Kaiser moved like a ghost. He didn't flinch. He didn't stumble. He interpreted the friction of his father's armor, the shift of the gravel, and the pulsing of the crimson mana to predict the exact path of the weapon before it was even in motion. He ducked under sweeping strikes by mere millimeters. He swayed away from thrusts, letting the displaced air ruffle his dark hair.

He was breathing heavily now. His tiny lungs burned, and his underdeveloped muscles screamed in protest. His thirty-two-year-old mind was executing flawless calculations, but his biological hardware was reaching its limit.

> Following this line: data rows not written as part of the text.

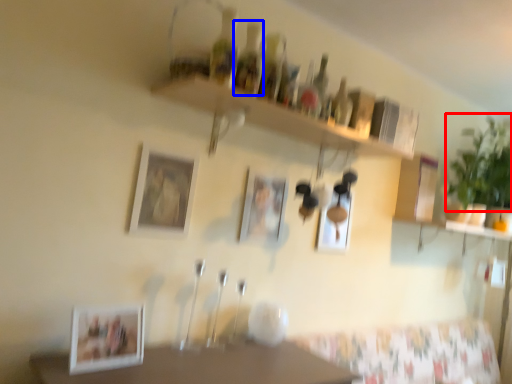 Question: Among these objects, which one is farthest to the camera, plant (highlighted by a red box) or bottle (highlighted by a blue box)?

Choices:
 (A) plant
 (B) bottle

Answer: (A) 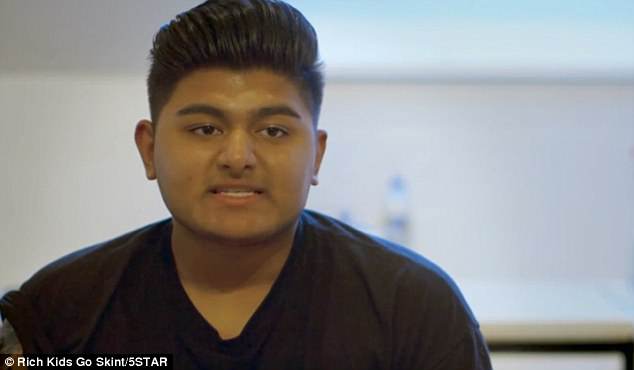 Locate an element on the screen. The width and height of the screenshot is (634, 370). white board is located at coordinates (534, 192). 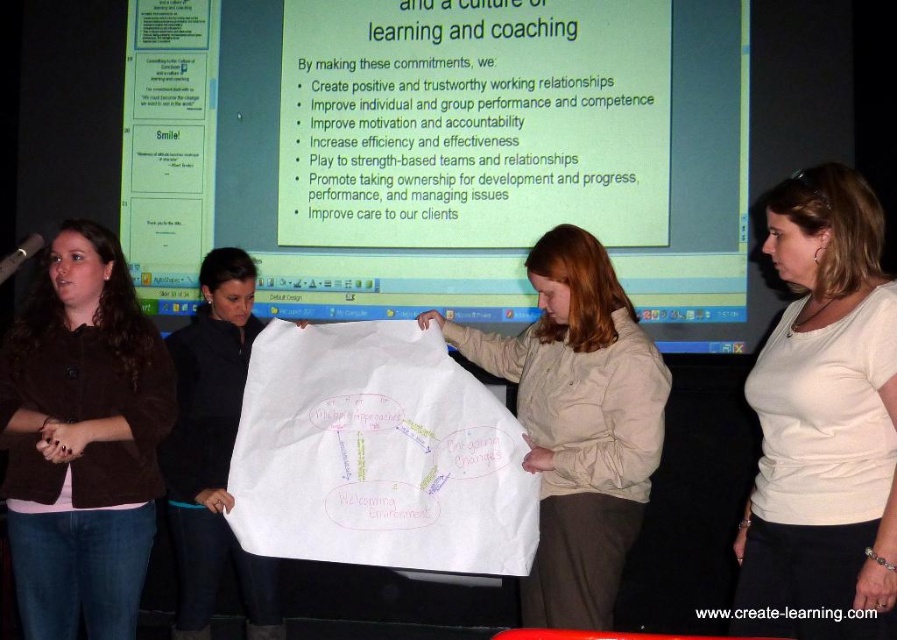 You are standing in front of the group and looking at the diagram they are holding. Which of the two points, point [841,483] or point [573,260], is closer to you?

Point [841,483] is in front of point [573,260], so it is closer to you.

You are organizing a presentation and need to ensure that all visual aids are clearly visible to the audience. Given the scene described, which object between the brown fabric jacket at left and the beige fabric paper at center is larger and thus more suitable for displaying important information?

The beige fabric paper at center is larger than the brown fabric jacket at left, making it more suitable for displaying important information as it occupies more space and is positioned at the center for better visibility. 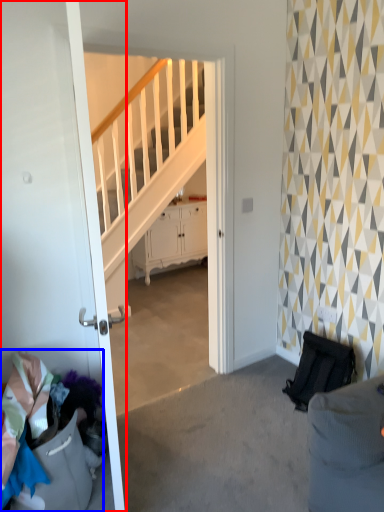 Question: Among these objects, which one is farthest to the camera, door (highlighted by a red box) or laundry (highlighted by a blue box)?

Choices:
 (A) door
 (B) laundry

Answer: (B) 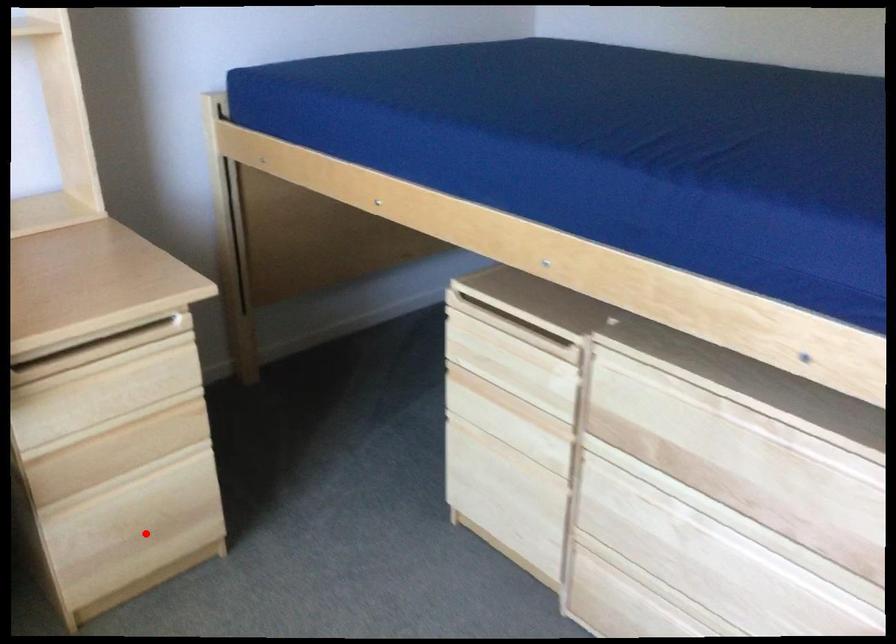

One more, Kaiser realized, hearing the catastrophic buildup of mana in his father's core. He's going for a wide, sweeping arc. Maximum speed.

The Duke's boots dug into the earth. The leather creaked. The mana roared.

Kaiser didn't dodge backward; the arc was too wide. Instead, he lunged forward, stepping directly into the Duke's guard, closing the distance before the swing could generate its lethal momentum. He dropped to one knee, sliding under the heavy ironwood rod as it whistled fiercely over his head.

As he slid, Kaiser reached out his small hand and placed it flat against the cold steel of his father's breastplate.

Tag.

The Duke froze mid-swing.

The courtyard was dead silent, save for the ragged, exhausted panting of the three-year-old boy kneeling at the warlord's feet.

Kaiser's muscles gave out. He slumped back, sitting on the cold dirt, his chest heaving. He had pushed his infant body far beyond its natural parameters.

Duke Arthur Warborn slowly lowered the ironwood rod. He looked down at the tiny handprint left in the morning frost on his breastplate. If the boy had held a dagger, and possessed the strength to drive it, he would have pierced the Duke's heart.

The Duke dropped the rod. He knelt down, the joints of his armor protesting, until he was eye-level with his son. He reached out with his massive, gauntleted hand.

Kaiser tensed, anticipating a blow, or perhaps assistance up.

Instead, the Duke's hand moved to the back of Kaiser's head. He checked the knot of the black silk blindfold, ensuring it had not slipped a single fraction of a millimeter during the hour of intense evasion.

It was secure. The Void was contained.

"Your stamina is pathetic," the Duke said, his voice flat and unyielding. "Your muscles are weak, and your strides are too short."

Kaiser nodded silently, his chest still heaving. He knew.

"But your mind..." The Duke paused, the crimson mana around him settling into a profound, heavy calm. "Your mind is a fortress."

The Duke stood up, casting a long shadow over Kaiser.

"Tomorrow, we begin an hour earlier," the Duke commanded, turning his back to walk toward the armory. "You will not eat until you can evade me for two hours without falling."

Kaiser sat in the dirt, listening to his father's heavy footsteps fade into the distance. His body was bruised, battered, and utterly exhausted.